Address Masks That Don’t End on an Eight-Bit Boundary

If we recall that a mask of 255.255.255.0 actually represents a binary number then we can easily understand how the mask value need not end on an eight-bit boundary. For example, consider a Class B network 140.6.0.0. In this network I want to have up to 1024 hosts per subnetwork. This means I will need 10 bits to represent the host portion of the address (since 2 raised to the 10th power = 1024). I need 10 “0” bits in the mask to represent the host portion, the remainder will be split between the network and subnetwork identifiers. Since Class B uses the first 16 bits to identify the network this leaves 6 bits to represent the subnetwork. I can have up to 64 different values in the subnet field and up to 1024 values in the host field. The address mask looks like this:

11111111 11111111 11111100 00000000

There are three fields that are defined in this mask. Because we are applying this to a Class B network the first 16 bits represent the network. The next 6 bits represent the subnetwork, and the last 10 bits represent the host.

When each octet is converted to decimal the mask value becomes:

11111111 11111111 11111100 00000000
255. 255. 252. 0

Any number of bits can be used to identify the subnetwork. Some other examples (in Class B) include:

  • 255.255.255.128 – Nine bits for the subnet, seven bits for the host
  • 255.255.255.192 – Ten bits for the subnet, six bits for the host

The exact same scheme applies to Class A but only the first eight bits are included in the network part.
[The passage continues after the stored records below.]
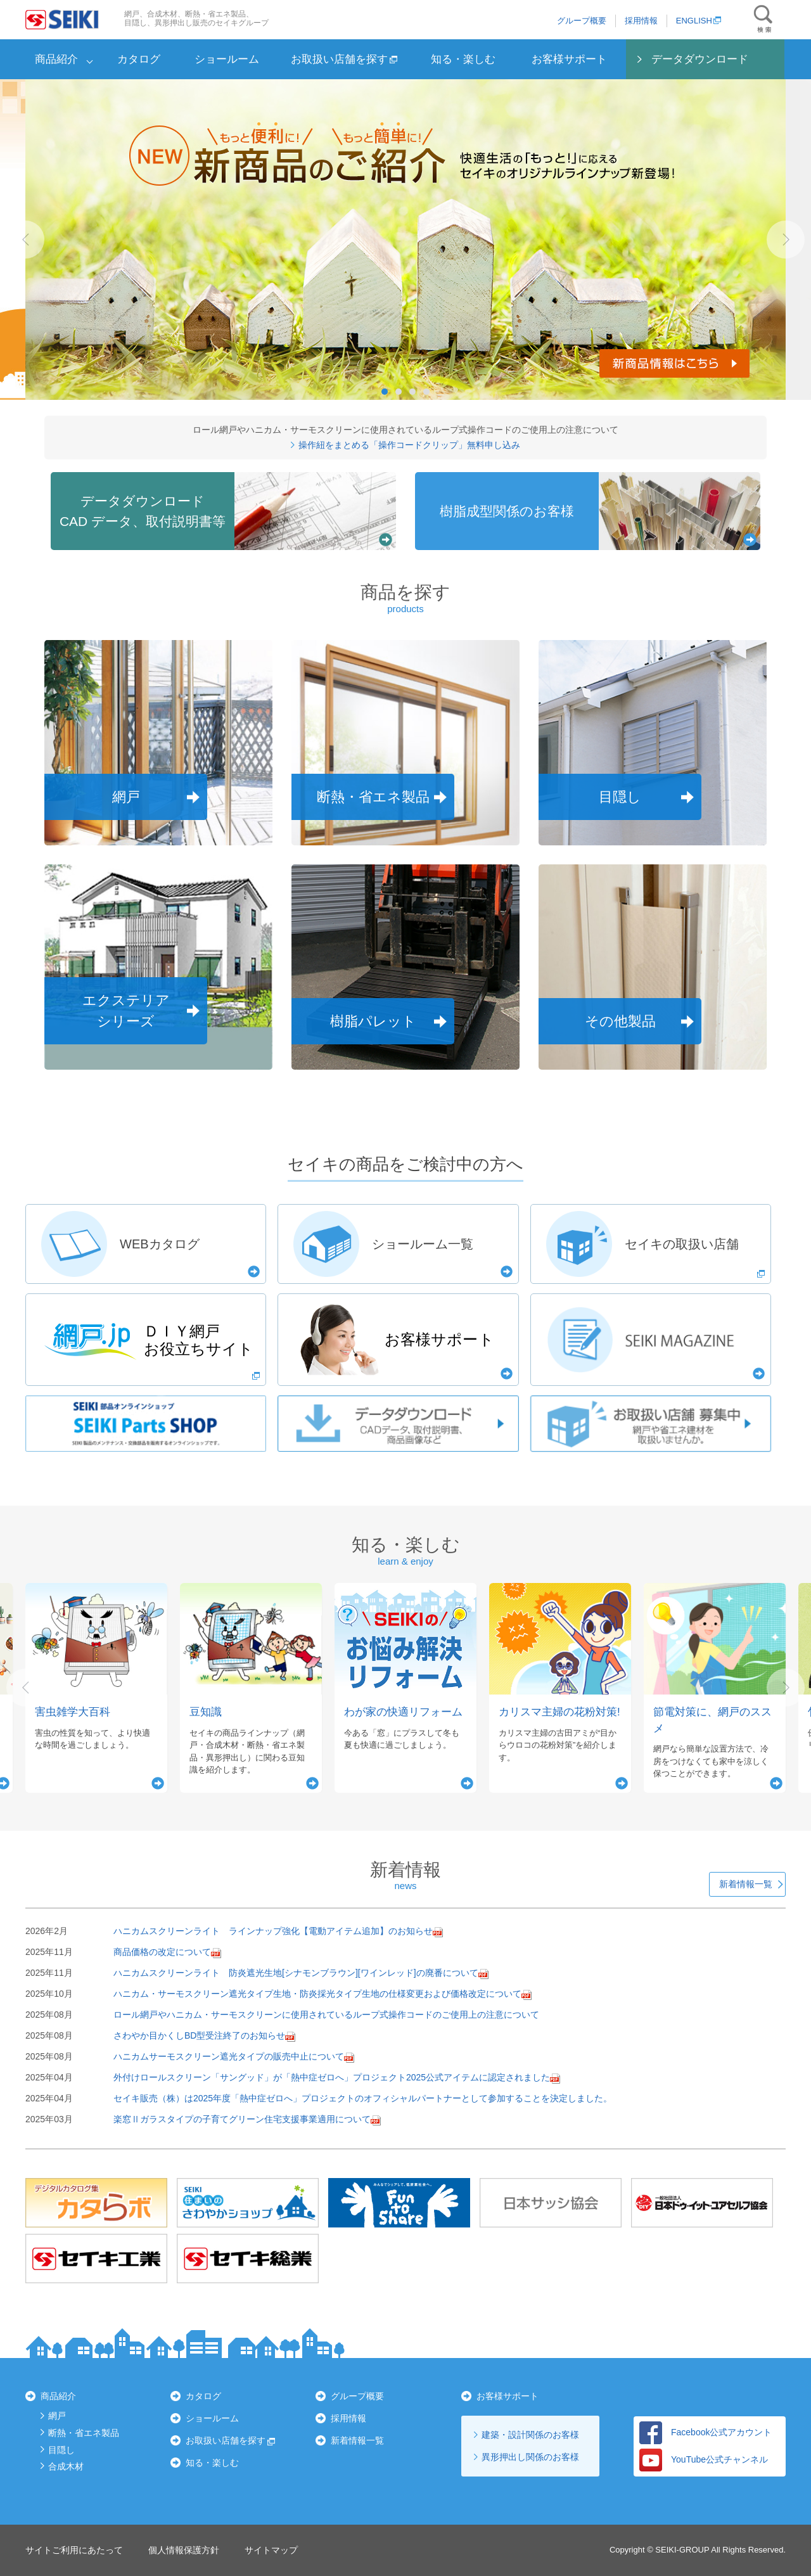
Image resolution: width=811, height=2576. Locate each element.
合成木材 (66, 2466)
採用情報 (641, 20)
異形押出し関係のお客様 (530, 2457)
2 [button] (398, 391)
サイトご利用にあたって (74, 2550)
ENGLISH (699, 20)
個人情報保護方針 (183, 2550)
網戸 (57, 2416)
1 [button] (384, 391)
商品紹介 (56, 59)
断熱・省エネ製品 (83, 2433)
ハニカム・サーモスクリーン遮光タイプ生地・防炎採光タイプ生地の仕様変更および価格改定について (317, 1994)
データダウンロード (699, 59)
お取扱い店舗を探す (344, 59)
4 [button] (426, 391)
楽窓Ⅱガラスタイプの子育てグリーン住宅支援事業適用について (242, 2119)
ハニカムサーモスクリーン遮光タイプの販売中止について (228, 2056)
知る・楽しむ (463, 59)
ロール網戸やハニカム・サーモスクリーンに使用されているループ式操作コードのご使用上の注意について (326, 2014)
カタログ (138, 59)
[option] (405, 239)
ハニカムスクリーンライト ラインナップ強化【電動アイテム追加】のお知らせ (273, 1931)
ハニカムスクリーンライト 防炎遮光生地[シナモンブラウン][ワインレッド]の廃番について (295, 1973)
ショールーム (227, 59)
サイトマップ (271, 2550)
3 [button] (412, 391)
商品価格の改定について (162, 1952)
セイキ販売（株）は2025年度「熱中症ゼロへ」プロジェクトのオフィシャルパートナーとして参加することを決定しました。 (362, 2098)
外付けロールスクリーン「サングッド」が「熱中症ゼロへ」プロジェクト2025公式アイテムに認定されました (331, 2077)
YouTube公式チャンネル (703, 2459)
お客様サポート (569, 59)
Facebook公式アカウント (705, 2432)
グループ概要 (581, 20)
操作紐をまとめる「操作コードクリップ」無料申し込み (406, 445)
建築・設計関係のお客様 (530, 2435)
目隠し (61, 2450)
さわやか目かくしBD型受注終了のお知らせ (199, 2035)
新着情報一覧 (745, 1884)
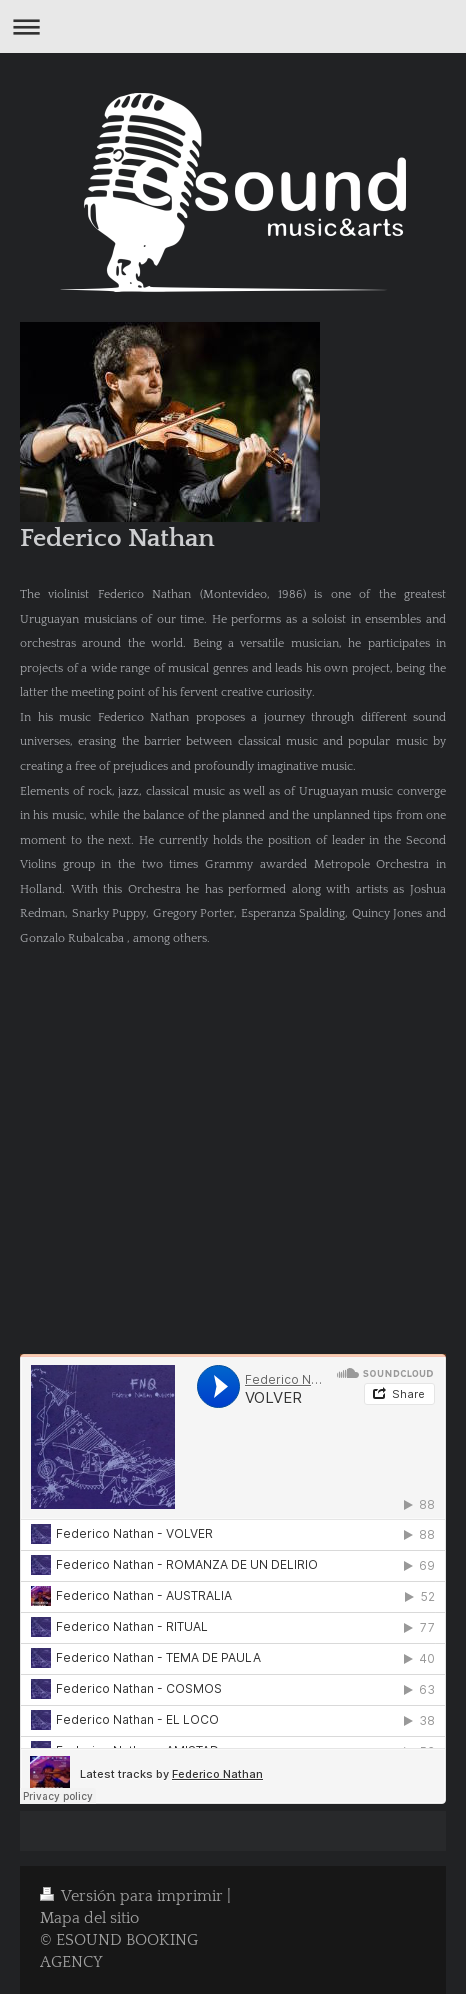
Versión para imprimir (133, 1896)
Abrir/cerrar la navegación (233, 26)
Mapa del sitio (89, 1918)
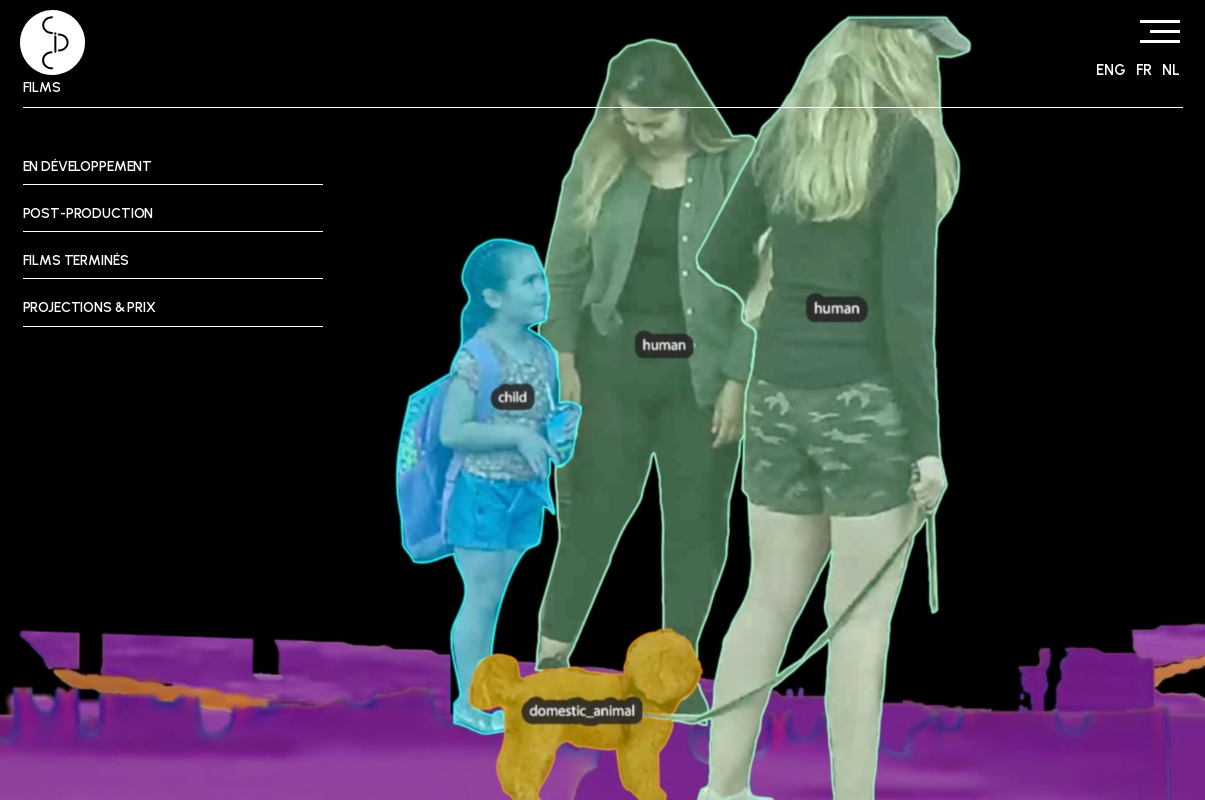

This allows many more combinations for subnetting. Some examples in Class A include:

  • 255.255.0.0 – (Typical) Eight bits for the subnet, sixteen bits for the host.
  • 255.252.0.0 – Six bits for the subnet, eighteen bits for the host.
  • 255.255.252.0 – Fourteen bits for the subnet, ten bits for the host.

When considering the subnetting in a network it is necessary to convert the dotted-decimal octet strings for the addresses and the mask back into binary to compare the fields and evaluate the results.